● **EXERCISE DESCRIPTION**
Reproduce exactly, and only, the lines below from the one containing "l’équilibre du partage demeure le fond" through the one containing "Alberto Ascari".

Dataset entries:
☆ ☆ ☆ ☆

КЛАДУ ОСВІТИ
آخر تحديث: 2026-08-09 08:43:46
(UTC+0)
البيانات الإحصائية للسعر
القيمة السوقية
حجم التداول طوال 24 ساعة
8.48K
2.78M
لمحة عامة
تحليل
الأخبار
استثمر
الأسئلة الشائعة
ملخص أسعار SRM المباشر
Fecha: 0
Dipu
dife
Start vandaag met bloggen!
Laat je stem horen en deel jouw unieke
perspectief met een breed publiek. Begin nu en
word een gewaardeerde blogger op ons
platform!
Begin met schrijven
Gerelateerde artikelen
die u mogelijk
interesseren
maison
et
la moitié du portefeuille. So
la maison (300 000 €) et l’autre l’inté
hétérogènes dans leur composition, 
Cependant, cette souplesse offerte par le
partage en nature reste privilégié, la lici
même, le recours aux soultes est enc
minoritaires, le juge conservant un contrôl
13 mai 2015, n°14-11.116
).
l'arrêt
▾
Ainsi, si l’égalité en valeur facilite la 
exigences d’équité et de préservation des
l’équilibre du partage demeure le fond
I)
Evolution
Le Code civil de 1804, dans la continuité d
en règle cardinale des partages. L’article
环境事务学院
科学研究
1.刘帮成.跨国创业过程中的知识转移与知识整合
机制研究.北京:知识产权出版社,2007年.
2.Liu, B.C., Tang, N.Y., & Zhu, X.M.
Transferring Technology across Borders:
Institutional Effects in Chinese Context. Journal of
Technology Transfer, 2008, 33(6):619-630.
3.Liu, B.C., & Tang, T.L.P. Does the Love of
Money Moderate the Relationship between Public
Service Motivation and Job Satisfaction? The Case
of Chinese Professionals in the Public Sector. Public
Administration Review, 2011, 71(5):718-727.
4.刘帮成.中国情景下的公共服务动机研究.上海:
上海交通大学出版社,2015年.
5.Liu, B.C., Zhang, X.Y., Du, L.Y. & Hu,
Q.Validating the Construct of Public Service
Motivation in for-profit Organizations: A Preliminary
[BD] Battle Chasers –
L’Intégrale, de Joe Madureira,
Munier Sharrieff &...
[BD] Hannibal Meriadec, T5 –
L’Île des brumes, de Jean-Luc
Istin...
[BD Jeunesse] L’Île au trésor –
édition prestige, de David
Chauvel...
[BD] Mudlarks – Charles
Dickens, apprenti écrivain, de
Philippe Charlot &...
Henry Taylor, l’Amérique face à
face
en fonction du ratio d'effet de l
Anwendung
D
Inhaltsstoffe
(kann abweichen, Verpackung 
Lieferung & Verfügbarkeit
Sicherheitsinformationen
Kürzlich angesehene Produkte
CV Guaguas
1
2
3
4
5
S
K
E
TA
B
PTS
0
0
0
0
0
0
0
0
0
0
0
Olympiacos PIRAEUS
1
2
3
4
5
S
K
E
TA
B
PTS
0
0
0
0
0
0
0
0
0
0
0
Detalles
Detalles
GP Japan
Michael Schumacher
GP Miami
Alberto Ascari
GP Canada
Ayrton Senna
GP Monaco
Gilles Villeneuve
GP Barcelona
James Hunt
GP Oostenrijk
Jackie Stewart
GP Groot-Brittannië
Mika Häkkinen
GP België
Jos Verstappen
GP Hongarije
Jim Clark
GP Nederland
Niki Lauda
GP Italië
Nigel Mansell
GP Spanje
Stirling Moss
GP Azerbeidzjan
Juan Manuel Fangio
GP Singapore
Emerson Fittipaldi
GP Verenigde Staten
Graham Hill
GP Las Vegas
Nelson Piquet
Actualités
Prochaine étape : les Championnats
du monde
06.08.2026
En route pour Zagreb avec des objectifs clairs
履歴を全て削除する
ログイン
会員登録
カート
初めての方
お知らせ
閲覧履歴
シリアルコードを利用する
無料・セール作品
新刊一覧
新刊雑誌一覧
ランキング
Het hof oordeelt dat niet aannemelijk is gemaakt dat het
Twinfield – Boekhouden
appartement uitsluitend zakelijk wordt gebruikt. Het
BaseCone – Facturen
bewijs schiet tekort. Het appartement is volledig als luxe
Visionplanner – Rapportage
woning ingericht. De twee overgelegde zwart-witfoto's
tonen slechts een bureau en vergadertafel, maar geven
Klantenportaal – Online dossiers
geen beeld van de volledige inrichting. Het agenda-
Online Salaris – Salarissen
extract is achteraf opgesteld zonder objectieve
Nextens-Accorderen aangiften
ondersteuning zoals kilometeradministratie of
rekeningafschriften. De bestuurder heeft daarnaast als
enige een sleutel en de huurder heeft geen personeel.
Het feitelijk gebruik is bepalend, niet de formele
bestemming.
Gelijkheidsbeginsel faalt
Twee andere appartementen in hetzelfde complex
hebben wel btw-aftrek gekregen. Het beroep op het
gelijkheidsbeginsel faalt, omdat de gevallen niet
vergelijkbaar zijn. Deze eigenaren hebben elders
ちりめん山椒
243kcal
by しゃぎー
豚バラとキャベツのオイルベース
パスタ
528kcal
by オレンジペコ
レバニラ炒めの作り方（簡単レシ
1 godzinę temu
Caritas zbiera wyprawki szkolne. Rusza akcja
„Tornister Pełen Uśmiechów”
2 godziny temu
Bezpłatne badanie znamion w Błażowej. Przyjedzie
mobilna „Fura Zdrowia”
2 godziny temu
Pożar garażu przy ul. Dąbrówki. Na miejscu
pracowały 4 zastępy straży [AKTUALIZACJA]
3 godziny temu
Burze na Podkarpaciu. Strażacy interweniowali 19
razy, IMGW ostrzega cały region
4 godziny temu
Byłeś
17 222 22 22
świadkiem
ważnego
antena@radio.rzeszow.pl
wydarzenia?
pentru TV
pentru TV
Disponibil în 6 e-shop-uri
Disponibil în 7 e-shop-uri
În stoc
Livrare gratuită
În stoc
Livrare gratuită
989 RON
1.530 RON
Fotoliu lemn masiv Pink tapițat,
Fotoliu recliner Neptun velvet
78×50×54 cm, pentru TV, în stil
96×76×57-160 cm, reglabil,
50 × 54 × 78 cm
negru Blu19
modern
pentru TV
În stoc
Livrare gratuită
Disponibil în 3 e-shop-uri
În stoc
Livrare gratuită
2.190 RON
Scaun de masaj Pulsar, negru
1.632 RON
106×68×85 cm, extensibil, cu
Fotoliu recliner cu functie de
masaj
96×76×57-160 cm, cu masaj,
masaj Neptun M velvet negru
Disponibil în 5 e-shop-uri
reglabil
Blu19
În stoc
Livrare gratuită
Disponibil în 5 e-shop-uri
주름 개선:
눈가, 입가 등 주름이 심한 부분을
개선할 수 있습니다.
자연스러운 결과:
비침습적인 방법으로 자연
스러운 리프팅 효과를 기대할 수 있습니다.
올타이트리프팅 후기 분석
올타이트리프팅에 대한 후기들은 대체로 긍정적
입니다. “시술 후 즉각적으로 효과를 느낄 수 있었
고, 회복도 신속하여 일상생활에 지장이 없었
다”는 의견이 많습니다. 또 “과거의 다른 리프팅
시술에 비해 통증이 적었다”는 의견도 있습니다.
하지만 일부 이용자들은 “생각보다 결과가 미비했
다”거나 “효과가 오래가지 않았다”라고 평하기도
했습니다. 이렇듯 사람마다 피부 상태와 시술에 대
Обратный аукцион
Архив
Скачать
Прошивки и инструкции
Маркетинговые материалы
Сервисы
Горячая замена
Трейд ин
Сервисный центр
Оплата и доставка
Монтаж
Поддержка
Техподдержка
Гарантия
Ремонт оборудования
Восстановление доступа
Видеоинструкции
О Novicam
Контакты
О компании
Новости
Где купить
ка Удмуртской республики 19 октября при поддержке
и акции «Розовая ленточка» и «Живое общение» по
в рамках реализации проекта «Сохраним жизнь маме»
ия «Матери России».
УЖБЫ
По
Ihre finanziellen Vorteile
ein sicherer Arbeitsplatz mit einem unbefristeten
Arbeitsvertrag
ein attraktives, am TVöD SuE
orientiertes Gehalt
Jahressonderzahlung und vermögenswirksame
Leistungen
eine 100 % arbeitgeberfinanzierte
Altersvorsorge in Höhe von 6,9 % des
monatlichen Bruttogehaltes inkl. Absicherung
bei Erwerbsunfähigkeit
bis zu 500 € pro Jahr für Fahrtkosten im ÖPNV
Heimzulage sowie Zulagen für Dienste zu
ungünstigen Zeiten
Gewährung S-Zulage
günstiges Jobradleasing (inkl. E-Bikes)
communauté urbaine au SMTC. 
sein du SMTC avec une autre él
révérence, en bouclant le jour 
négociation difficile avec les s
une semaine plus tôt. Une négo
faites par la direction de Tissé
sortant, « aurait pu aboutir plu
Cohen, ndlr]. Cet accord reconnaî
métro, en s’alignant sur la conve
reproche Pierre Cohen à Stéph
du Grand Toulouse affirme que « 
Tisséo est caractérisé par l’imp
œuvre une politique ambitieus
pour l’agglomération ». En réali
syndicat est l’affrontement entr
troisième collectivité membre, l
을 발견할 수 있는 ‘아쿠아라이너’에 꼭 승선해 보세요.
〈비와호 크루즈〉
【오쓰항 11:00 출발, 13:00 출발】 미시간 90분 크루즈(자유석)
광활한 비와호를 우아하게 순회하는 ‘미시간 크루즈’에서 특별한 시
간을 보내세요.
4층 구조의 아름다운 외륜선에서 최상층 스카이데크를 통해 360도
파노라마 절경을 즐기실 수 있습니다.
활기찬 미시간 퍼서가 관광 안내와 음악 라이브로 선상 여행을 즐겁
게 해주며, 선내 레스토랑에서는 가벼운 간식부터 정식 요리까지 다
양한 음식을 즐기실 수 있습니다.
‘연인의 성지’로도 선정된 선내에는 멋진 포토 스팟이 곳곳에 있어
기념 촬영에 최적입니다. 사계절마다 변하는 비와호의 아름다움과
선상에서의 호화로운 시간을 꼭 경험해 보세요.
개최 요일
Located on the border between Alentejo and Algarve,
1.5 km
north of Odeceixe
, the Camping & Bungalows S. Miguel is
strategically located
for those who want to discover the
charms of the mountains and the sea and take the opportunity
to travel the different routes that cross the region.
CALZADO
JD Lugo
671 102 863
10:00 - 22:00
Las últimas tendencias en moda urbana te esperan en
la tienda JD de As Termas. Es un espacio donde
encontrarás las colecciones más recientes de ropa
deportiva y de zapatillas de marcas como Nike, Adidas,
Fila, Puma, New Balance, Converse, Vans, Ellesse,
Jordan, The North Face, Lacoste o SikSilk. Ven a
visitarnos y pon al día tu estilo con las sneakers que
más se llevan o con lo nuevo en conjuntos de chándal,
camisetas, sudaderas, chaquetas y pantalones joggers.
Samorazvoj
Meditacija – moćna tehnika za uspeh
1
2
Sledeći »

☆ ☆ ☆ ☆

● **ANSWER TO THE EXERCISE**
l’équilibre du partage demeure le fond
I)
Evolution
Le Code civil de 1804, dans la continuité d
en règle cardinale des partages. L’article
环境事务学院
科学研究
1.刘帮成.跨国创业过程中的知识转移与知识整合
机制研究.北京:知识产权出版社,2007年.
2.Liu, B.C., Tang, N.Y., & Zhu, X.M.
Transferring Technology across Borders:
Institutional Effects in Chinese Context. Journal of
Technology Transfer, 2008, 33(6):619-630.
3.Liu, B.C., & Tang, T.L.P. Does the Love of
Money Moderate the Relationship between Public
Service Motivation and Job Satisfaction? The Case
of Chinese Professionals in the Public Sector. Public
Administration Review, 2011, 71(5):718-727.
4.刘帮成.中国情景下的公共服务动机研究.上海:
上海交通大学出版社,2015年.
5.Liu, B.C., Zhang, X.Y., Du, L.Y. & Hu,
Q.Validating the Construct of Public Service
Motivation in for-profit Organizations: A Preliminary
[BD] Battle Chasers –
L’Intégrale, de Joe Madureira,
Munier Sharrieff &...
[BD] Hannibal Meriadec, T5 –
L’Île des brumes, de Jean-Luc
Istin...
[BD Jeunesse] L’Île au trésor –
édition prestige, de David
Chauvel...
[BD] Mudlarks – Charles
Dickens, apprenti écrivain, de
Philippe Charlot &...
Henry Taylor, l’Amérique face à
face
en fonction du ratio d'effet de l
Anwendung
D
Inhaltsstoffe
(kann abweichen, Verpackung 
Lieferung & Verfügbarkeit
Sicherheitsinformationen
Kürzlich angesehene Produkte
CV Guaguas
1
2
3
4
5
S
K
E
TA
B
PTS
0
0
0
0
0
0
0
0
0
0
0
Olympiacos PIRAEUS
1
2
3
4
5
S
K
E
TA
B
PTS
0
0
0
0
0
0
0
0
0
0
0
Detalles
Detalles
GP Japan
Michael Schumacher
GP Miami
Alberto Ascari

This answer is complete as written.